▶ Exercise
Restate word for word the entries below, starting with the line with "ULTRA 5SL-120/4 400 V" and continuing through the line with "КАЧАЛКА (ПОЧАТОК ХХ СТОЛІТТЯ)". Include both of those lines and no others.

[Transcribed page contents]
=-=-=-=-=
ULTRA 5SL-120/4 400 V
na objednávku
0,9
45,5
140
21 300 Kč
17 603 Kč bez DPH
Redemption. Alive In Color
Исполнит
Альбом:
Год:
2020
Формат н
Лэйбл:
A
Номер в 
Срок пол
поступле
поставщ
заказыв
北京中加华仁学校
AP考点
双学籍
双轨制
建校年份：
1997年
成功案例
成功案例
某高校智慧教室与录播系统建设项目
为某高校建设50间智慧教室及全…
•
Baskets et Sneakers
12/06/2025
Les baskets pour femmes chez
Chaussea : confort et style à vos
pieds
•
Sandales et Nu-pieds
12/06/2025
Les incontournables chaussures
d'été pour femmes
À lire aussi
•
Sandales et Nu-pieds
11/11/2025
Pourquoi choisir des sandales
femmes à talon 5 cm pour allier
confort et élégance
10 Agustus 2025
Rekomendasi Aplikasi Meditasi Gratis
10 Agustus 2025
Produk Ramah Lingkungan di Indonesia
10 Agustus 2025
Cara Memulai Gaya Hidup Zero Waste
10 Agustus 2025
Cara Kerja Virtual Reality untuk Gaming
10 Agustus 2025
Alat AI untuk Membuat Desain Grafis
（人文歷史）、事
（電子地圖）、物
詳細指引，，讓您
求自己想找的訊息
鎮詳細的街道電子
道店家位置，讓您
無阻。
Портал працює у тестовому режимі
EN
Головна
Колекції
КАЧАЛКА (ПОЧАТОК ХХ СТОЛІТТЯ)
=-=-=-=-=
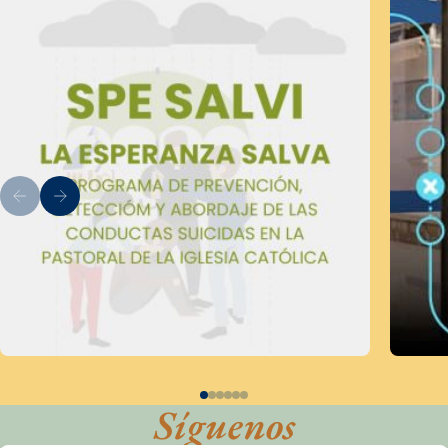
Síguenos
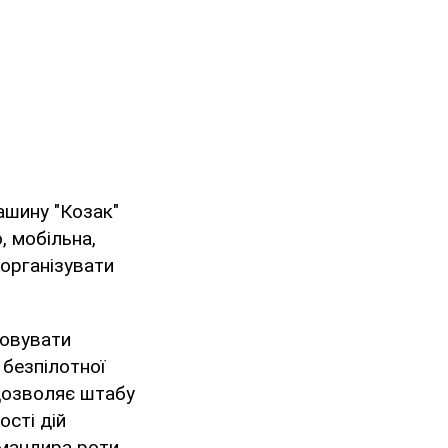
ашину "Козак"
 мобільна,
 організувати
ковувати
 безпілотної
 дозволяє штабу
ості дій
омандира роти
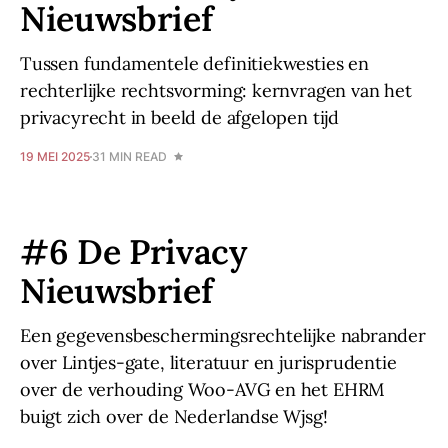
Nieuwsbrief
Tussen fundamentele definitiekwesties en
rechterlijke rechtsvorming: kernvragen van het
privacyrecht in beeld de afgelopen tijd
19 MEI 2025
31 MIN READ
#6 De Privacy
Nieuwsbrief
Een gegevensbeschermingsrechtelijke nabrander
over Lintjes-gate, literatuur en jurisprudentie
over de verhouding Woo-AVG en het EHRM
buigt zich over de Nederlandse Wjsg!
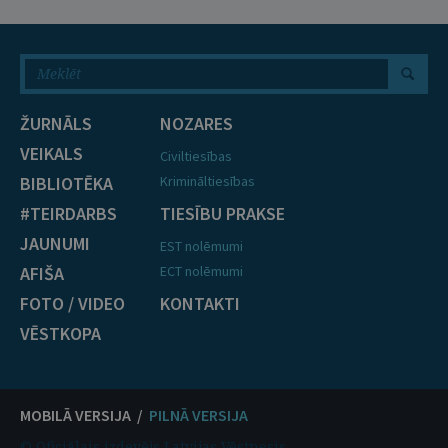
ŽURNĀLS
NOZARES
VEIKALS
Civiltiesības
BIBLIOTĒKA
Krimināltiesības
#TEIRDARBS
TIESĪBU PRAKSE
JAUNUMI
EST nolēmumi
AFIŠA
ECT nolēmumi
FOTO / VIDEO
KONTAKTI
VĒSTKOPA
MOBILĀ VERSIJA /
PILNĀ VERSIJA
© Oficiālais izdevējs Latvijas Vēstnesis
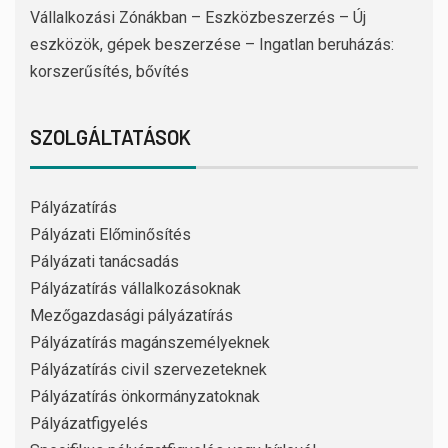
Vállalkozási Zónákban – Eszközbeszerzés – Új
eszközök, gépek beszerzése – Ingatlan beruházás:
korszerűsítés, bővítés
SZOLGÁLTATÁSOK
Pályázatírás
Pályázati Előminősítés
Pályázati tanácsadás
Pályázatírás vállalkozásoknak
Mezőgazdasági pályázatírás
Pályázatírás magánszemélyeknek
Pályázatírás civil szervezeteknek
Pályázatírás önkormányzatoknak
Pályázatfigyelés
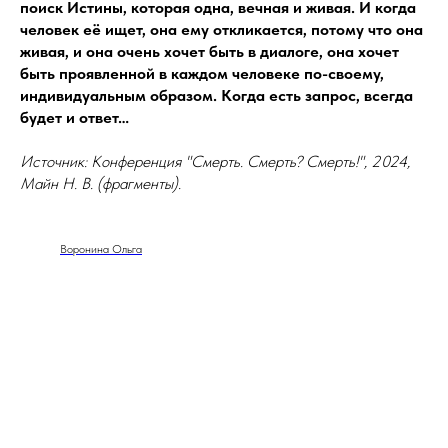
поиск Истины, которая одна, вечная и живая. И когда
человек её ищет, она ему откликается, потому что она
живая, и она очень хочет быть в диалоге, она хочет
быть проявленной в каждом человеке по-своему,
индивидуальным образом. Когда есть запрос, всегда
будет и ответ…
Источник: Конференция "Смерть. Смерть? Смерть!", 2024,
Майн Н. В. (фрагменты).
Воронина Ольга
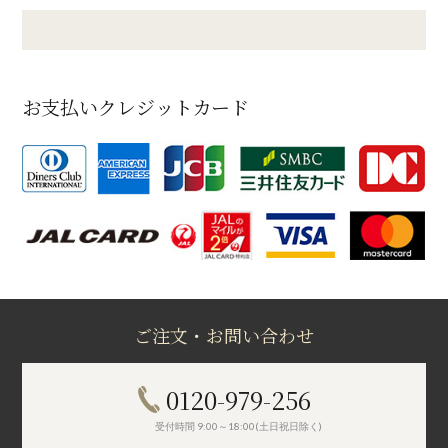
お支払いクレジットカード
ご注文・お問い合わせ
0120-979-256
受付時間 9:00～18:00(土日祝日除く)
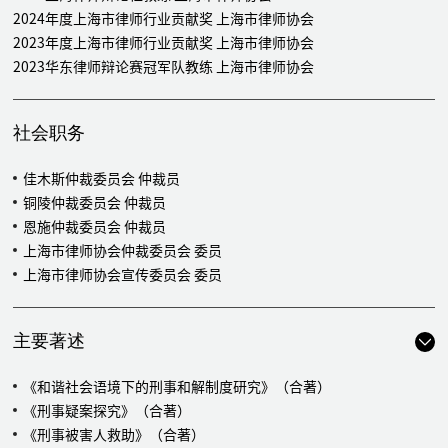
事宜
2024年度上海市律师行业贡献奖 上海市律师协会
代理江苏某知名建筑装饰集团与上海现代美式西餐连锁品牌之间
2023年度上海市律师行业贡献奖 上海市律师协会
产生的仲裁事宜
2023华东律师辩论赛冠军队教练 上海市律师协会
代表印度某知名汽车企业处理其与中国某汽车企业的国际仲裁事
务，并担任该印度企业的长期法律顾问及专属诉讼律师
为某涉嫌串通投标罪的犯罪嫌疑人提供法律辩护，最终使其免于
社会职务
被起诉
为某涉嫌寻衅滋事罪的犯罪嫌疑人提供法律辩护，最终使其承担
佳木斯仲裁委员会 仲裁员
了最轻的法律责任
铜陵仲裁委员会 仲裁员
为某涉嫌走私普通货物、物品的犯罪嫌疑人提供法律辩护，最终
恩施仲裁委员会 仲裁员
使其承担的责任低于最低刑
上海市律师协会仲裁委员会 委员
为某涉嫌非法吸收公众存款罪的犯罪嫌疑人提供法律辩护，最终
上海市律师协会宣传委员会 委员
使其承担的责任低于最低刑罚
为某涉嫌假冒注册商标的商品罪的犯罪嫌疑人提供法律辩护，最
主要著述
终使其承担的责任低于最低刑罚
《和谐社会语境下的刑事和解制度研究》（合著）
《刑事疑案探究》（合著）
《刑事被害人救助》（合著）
=-=-=-=-=
▶ Output of the exercise
ULTRA 5SL-120/4 400 V
na objednávku
0,9
45,5
140
21 300 Kč
17 603 Kč bez DPH
Redemption. Alive In Color
Исполнит
Альбом:
Год:
2020
Формат н
Лэйбл:
A
Номер в 
Срок пол
поступле
поставщ
заказыв
北京中加华仁学校
AP考点
双学籍
双轨制
建校年份：
1997年
成功案例
成功案例
某高校智慧教室与录播系统建设项目
为某高校建设50间智慧教室及全…
•
Baskets et Sneakers
12/06/2025
Les baskets pour femmes chez
Chaussea : confort et style à vos
pieds
•
Sandales et Nu-pieds
12/06/2025
Les incontournables chaussures
d'été pour femmes
À lire aussi
•
Sandales et Nu-pieds
11/11/2025
Pourquoi choisir des sandales
femmes à talon 5 cm pour allier
confort et élégance
10 Agustus 2025
Rekomendasi Aplikasi Meditasi Gratis
10 Agustus 2025
Produk Ramah Lingkungan di Indonesia
10 Agustus 2025
Cara Memulai Gaya Hidup Zero Waste
10 Agustus 2025
Cara Kerja Virtual Reality untuk Gaming
10 Agustus 2025
Alat AI untuk Membuat Desain Grafis
（人文歷史）、事
（電子地圖）、物
詳細指引，，讓您
求自己想找的訊息
鎮詳細的街道電子
道店家位置，讓您
無阻。
Портал працює у тестовому режимі
EN
Головна
Колекції
КАЧАЛКА (ПОЧАТОК ХХ СТОЛІТТЯ)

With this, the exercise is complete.